Validate and collect all errors
"""
validator = Draft7Validator(schema)
errors = []
for error in validator.iter_errors(data):
errors.append({
'path': '.'.join(str(p) for p in error.path),
'message': error.message,
'validator': error.validator,
'failed_value': error.instance
})
return {
'valid': len(errors) == 0,
'errors': errors,
'error_count': len(errors)
}
# Example schema
user_schema = {
"type": "object",
"properties": {
"id": {
"type": "integer",
"minimum": 1
},
"email": {
"type": "string",
"format": "email",
"pattern": "^[a-zA-Z0-9._%+-]+@[a-zA-Z0-9.-]+\\.[a-zA-Z]{2,}$"
},
"age": {
"type": "integer",
"minimum": 0,
"maximum": 150
},
"phone": {
"type": "string",
"pattern": "^\\+?[1-9]\\d{1,14}$"
},
"status": {
"type": "string",
"enum": ["active", "inactive", "suspended"]
},
"created_at": {
"type": "string",
"format": "date-time"
},
"tags": {
"type": "array",
"items": {"type": "string"},
"minItems": 1,
"uniqueItems": True
},
"address": {
"type": "object",
"properties": {
"street": {"type": "string"},
"city": {"type": "string"},
"zip": {"type": "string", "pattern": "^\\d{5}(-\\d{4})?$"}
},
"required": ["street", "city"]
}
},
"required": ["id", "email", "status"],
"additionalProperties": False
}
# Validate data
user_data = {
"id": 1,
"email": "user@example.com",
"age": 30,
"status": "active",
"tags": ["developer", "admin"]
}
result = validate_with_detailed_errors(user_data, user_schema)
if result['valid']:
print("✅ Data is valid")
else:
print(f"❌ Found {result['error_count']} errors:")

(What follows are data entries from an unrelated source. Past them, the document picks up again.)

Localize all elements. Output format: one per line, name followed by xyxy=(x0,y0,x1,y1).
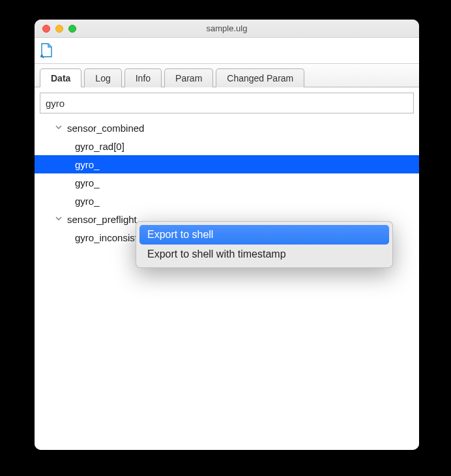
open-file-icon[interactable] xyxy=(40,42,54,59)
tab-log[interactable]: Log xyxy=(84,68,121,87)
menu-item-export-shell[interactable]: Export to shell xyxy=(139,225,389,245)
context-menu: Export to shell Export to shell with tim… xyxy=(136,221,393,268)
window-title: sample.ulg xyxy=(35,23,419,33)
tree-item-label: gyro_ xyxy=(75,159,100,170)
tab-info[interactable]: Info xyxy=(124,68,162,87)
traffic-lights xyxy=(35,25,76,33)
menu-item-export-shell-timestamp[interactable]: Export to shell with timestamp xyxy=(139,245,389,264)
search-input[interactable] xyxy=(40,93,414,113)
tab-param[interactable]: Param xyxy=(164,68,213,87)
content-area: sensor_combined gyro_rad[0] gyro_ gyro_ … xyxy=(35,87,419,450)
toolbar xyxy=(35,38,419,64)
zoom-window-button[interactable] xyxy=(68,25,76,33)
tree-item-label: gyro_rad[0] xyxy=(75,141,124,152)
tree-item[interactable]: gyro_rad[0] xyxy=(40,137,414,155)
chevron-down-icon xyxy=(54,124,63,132)
tab-data[interactable]: Data xyxy=(40,68,81,87)
minimize-window-button[interactable] xyxy=(55,25,63,33)
tabs: Data Log Info Param Changed Param xyxy=(35,64,419,87)
tree-item-label: gyro_ xyxy=(75,196,100,207)
tree-group-label: sensor_combined xyxy=(67,123,144,134)
close-window-button[interactable] xyxy=(42,25,50,33)
tree-item[interactable]: gyro_ xyxy=(40,192,414,210)
tab-changed-param[interactable]: Changed Param xyxy=(216,68,304,87)
tree-item-label: gyro_ xyxy=(75,177,100,188)
tree-item[interactable]: gyro_ xyxy=(40,173,414,192)
chevron-down-icon xyxy=(54,215,63,223)
tree-item-selected[interactable]: gyro_ xyxy=(35,155,419,173)
tree-group-label: sensor_preflight xyxy=(67,214,137,225)
titlebar[interactable]: sample.ulg xyxy=(35,20,419,38)
tree-group-sensor-combined[interactable]: sensor_combined xyxy=(40,119,414,137)
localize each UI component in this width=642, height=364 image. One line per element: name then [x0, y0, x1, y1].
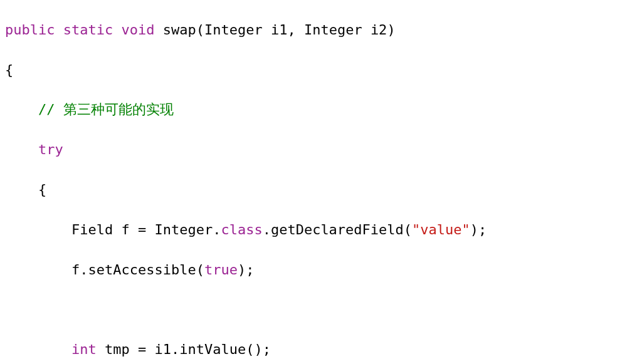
code-line: try	[5, 140, 637, 160]
keyword-try: try	[38, 142, 63, 157]
comment: // 第三种可能的实现	[38, 101, 174, 117]
brace: {	[5, 182, 46, 197]
variable: tmp	[105, 341, 130, 357]
variable: f	[121, 222, 129, 237]
string-literal: "value"	[412, 222, 470, 237]
paren: (	[196, 22, 204, 38]
code-line: {	[5, 180, 637, 200]
method-call: getDeclaredField	[271, 222, 404, 237]
code-line: {	[5, 60, 637, 80]
code-line: // 第三种可能的实现	[5, 100, 637, 120]
method-call: intValue	[179, 341, 246, 357]
type: Field	[71, 222, 113, 237]
code-line: Field f = Integer.class.getDeclaredField…	[5, 220, 637, 240]
literal-true: true	[204, 262, 238, 278]
code-line: int tmp = i1.intValue();	[5, 340, 637, 360]
function-name: swap	[163, 22, 196, 38]
keyword-class: class	[221, 222, 262, 237]
keyword-int: int	[71, 341, 97, 357]
code-line: ​	[5, 299, 637, 320]
comma: ,	[287, 22, 295, 38]
param-name: i2	[371, 22, 387, 38]
class-ref: Integer	[154, 222, 213, 237]
variable: f	[71, 262, 80, 278]
method-call: setAccessible	[88, 262, 196, 278]
brace: {	[5, 62, 13, 78]
code-line: public static void swap(Integer i1, Inte…	[5, 20, 637, 40]
variable: i1	[154, 341, 171, 357]
keyword-public: public	[5, 22, 55, 38]
param-name: i1	[271, 22, 288, 38]
code-line: f.setAccessible(true);	[5, 260, 637, 280]
paren: )	[387, 22, 395, 38]
keyword-static: static	[63, 22, 113, 38]
param-type: Integer	[304, 22, 362, 38]
keyword-void: void	[121, 22, 154, 38]
code-editor[interactable]: public static void swap(Integer i1, Inte…	[0, 0, 642, 364]
param-type: Integer	[204, 22, 263, 38]
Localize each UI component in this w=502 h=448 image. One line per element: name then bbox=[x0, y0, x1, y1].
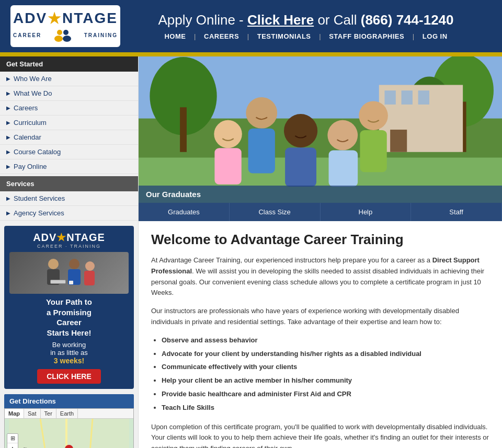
svg-rect-11 bbox=[51, 280, 65, 283]
list-item: Provide basic healthcare and administer … bbox=[162, 389, 489, 400]
nav-careers[interactable]: CAREERS bbox=[204, 32, 239, 40]
apply-link[interactable]: Click Here bbox=[247, 12, 314, 28]
svg-point-0 bbox=[57, 30, 62, 35]
intro-paragraph-2: Our instructors are professionals who ha… bbox=[151, 306, 489, 328]
list-item: Teach Life Skills bbox=[162, 403, 489, 413]
sidebar-item-curriculum[interactable]: ▶ Curriculum bbox=[0, 116, 138, 130]
map-tab-earth[interactable]: Earth bbox=[56, 409, 78, 418]
main-content: Our Graduates Graduates Class Size Help … bbox=[139, 56, 502, 448]
map-tab-map[interactable]: Map bbox=[5, 409, 24, 418]
hero-overlay: Our Graduates bbox=[139, 186, 502, 203]
directions-box: Get Directions Map Sat Ter Earth ⊞ ▲ ◀ ▶ bbox=[4, 394, 134, 448]
sidebar-item-pay-online[interactable]: ▶ Pay Online bbox=[0, 159, 138, 174]
map-svg: May St Peter Foley Little League Field B… bbox=[5, 419, 133, 448]
arrow-icon: ▶ bbox=[6, 76, 10, 82]
header: ADV★NTAGE CAREER TRAINING Apply Online -… bbox=[0, 0, 502, 52]
arrow-icon: ▶ bbox=[6, 149, 10, 155]
svg-rect-51 bbox=[329, 151, 358, 187]
svg-rect-40 bbox=[390, 130, 407, 152]
nav-home[interactable]: HOME bbox=[164, 32, 186, 40]
svg-rect-45 bbox=[360, 130, 386, 172]
list-item: Communicate effectively with your client… bbox=[162, 362, 489, 373]
arrow-icon: ▶ bbox=[6, 210, 10, 216]
svg-rect-13 bbox=[9, 419, 129, 448]
svg-point-50 bbox=[327, 120, 358, 151]
welcome-title: Welcome to Advantage Career Training bbox=[151, 232, 489, 248]
sidebar-item-who-we-are[interactable]: ▶ Who We Are bbox=[0, 72, 138, 86]
svg-point-6 bbox=[69, 259, 79, 269]
svg-point-48 bbox=[284, 114, 317, 147]
svg-rect-12 bbox=[69, 281, 73, 284]
nav-staff[interactable]: STAFF BIOGRAPHIES bbox=[329, 32, 404, 40]
map-tab-sat[interactable]: Sat bbox=[24, 409, 41, 418]
svg-rect-38 bbox=[402, 90, 413, 105]
nav-testimonials[interactable]: TESTIMONIALS bbox=[257, 32, 311, 40]
hero-image: Our Graduates bbox=[139, 56, 502, 203]
nav-login[interactable]: LOG IN bbox=[423, 32, 448, 40]
directions-title: Get Directions bbox=[4, 394, 134, 408]
ad-box: ADV★NTAGE CAREER · TRAINING bbox=[4, 226, 134, 389]
arrow-icon: ▶ bbox=[6, 105, 10, 111]
body-content: Welcome to Advantage Career Training At … bbox=[139, 221, 502, 448]
header-right: Apply Online - Click Here or Call (866) … bbox=[120, 12, 492, 40]
sidebar-item-calendar[interactable]: ▶ Calendar bbox=[0, 130, 138, 145]
svg-point-44 bbox=[359, 101, 388, 130]
sidebar-item-careers[interactable]: ▶ Careers bbox=[0, 101, 138, 116]
tab-staff[interactable]: Staff bbox=[411, 203, 502, 221]
svg-point-2 bbox=[54, 36, 63, 42]
intro-paragraph: At Advantage Career Training, our experi… bbox=[151, 255, 489, 298]
ad-subtitle: CAREER · TRAINING bbox=[9, 244, 129, 249]
list-item: Advocate for your client by understandin… bbox=[162, 349, 489, 360]
map-tab-ter[interactable]: Ter bbox=[41, 409, 56, 418]
logo[interactable]: ADV★NTAGE CAREER TRAINING bbox=[10, 5, 120, 47]
map-zoom-box: ⊞ bbox=[7, 434, 18, 443]
svg-point-8 bbox=[85, 261, 95, 271]
svg-rect-9 bbox=[84, 271, 95, 285]
arrow-icon: ▶ bbox=[6, 164, 10, 169]
sidebar-item-what-we-do[interactable]: ▶ What We Do bbox=[0, 86, 138, 101]
main-layout: Get Started ▶ Who We Are ▶ What We Do ▶ … bbox=[0, 56, 502, 448]
nav-bar: HOME | CAREERS | TESTIMONIALS | STAFF BI… bbox=[120, 32, 492, 40]
apply-label: Apply Online - bbox=[158, 12, 247, 28]
sidebar-item-agency-services[interactable]: ▶ Agency Services bbox=[0, 206, 138, 221]
tab-class-size[interactable]: Class Size bbox=[230, 203, 321, 221]
get-started-title: Get Started bbox=[0, 56, 138, 72]
gold-bar bbox=[0, 52, 502, 56]
hero-label: Our Graduates bbox=[146, 190, 201, 199]
svg-rect-49 bbox=[285, 147, 316, 187]
svg-point-46 bbox=[214, 120, 242, 148]
list-item: Help your client be an active member in … bbox=[162, 375, 489, 386]
svg-rect-47 bbox=[214, 148, 241, 185]
sidebar: Get Started ▶ Who We Are ▶ What We Do ▶ … bbox=[0, 56, 139, 448]
map-placeholder: Map Sat Ter Earth ⊞ ▲ ◀ ▶ ▼ + bbox=[4, 408, 134, 448]
phone-number: (866) 744-1240 bbox=[361, 12, 454, 28]
sidebar-item-student-services[interactable]: ▶ Student Services bbox=[0, 191, 138, 206]
ad-weeks: 3 weeks! bbox=[54, 357, 84, 365]
ad-click-here-button[interactable]: CLICK HERE bbox=[37, 369, 101, 384]
arrow-icon: ▶ bbox=[6, 196, 10, 201]
map-navigation: ⊞ ▲ ◀ ▶ ▼ + − bbox=[7, 433, 18, 448]
tab-graduates[interactable]: Graduates bbox=[139, 203, 230, 221]
ad-logo: ADV★NTAGE bbox=[9, 231, 129, 244]
skills-list: Observe and assess behavior Advocate for… bbox=[162, 335, 489, 413]
ad-tagline: Your Path to a Promising Career Starts H… bbox=[9, 297, 129, 338]
svg-point-3 bbox=[63, 36, 71, 42]
map-pan-up[interactable]: ▲ bbox=[7, 443, 18, 448]
svg-rect-37 bbox=[384, 90, 395, 105]
sidebar-item-course-catalog[interactable]: ▶ Course Catalog bbox=[0, 145, 138, 159]
tab-help[interactable]: Help bbox=[321, 203, 412, 221]
map-tabs: Map Sat Ter Earth bbox=[5, 409, 133, 419]
svg-rect-39 bbox=[418, 90, 429, 105]
services-title: Services bbox=[0, 176, 138, 191]
ad-sub: Be working in as little as 3 weeks! bbox=[9, 341, 129, 365]
closing-paragraph: Upon completion of this certificate prog… bbox=[151, 422, 489, 448]
apply-banner: Apply Online - Click Here or Call (866) … bbox=[120, 12, 492, 28]
list-item: Observe and assess behavior bbox=[162, 335, 489, 346]
arrow-icon: ▶ bbox=[6, 120, 10, 125]
arrow-icon: ▶ bbox=[6, 134, 10, 140]
svg-point-1 bbox=[63, 30, 69, 35]
svg-point-42 bbox=[246, 97, 277, 129]
ad-image bbox=[9, 252, 129, 294]
svg-rect-43 bbox=[248, 129, 275, 174]
svg-point-4 bbox=[48, 259, 59, 269]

for error in result['errors']:
print(f" - {error['path']}: {error['message']}")
JavaScript (AJV)
const Ajv = require('ajv');
const addFormats = require('ajv-formats');
const ajv = new Ajv({ allErrors: true });
addFormats(ajv);
const schema = {
type: 'object',
properties: {
id: { type: 'integer', minimum: 1 },
email: { type: 'string', format: 'email' },
age: { type: 'integer', minimum: 0, maximum: 150 },
status: { type: 'string', enum: ['active', 'inactive', 'suspended'] }
},
required: ['id', 'email', 'status'],
additionalProperties: false
};
function validateData(data) {
const validate = ajv.compile(schema);
const valid = validate(data);
return {
valid,
errors: validate.errors || []
};
}
// Usage
const userData = {
id: 1,
email: 'user@example.com',
status: 'active'
};
const result = validateData(userData);
console.log(result);
Database Schema Validation
import pandas as pd
from sqlalchemy import inspect
def validate_dataframe_schema(df, expected_schema):
"""
Validate DataFrame against expected schema
expected_schema = {
'column_name': {
'type': 'int64',
'nullable': False,
'unique': False,
'min': 0,
'max': 100
}
}
"""
errors = []
# Check columns exist
expected_columns = set(expected_schema.keys())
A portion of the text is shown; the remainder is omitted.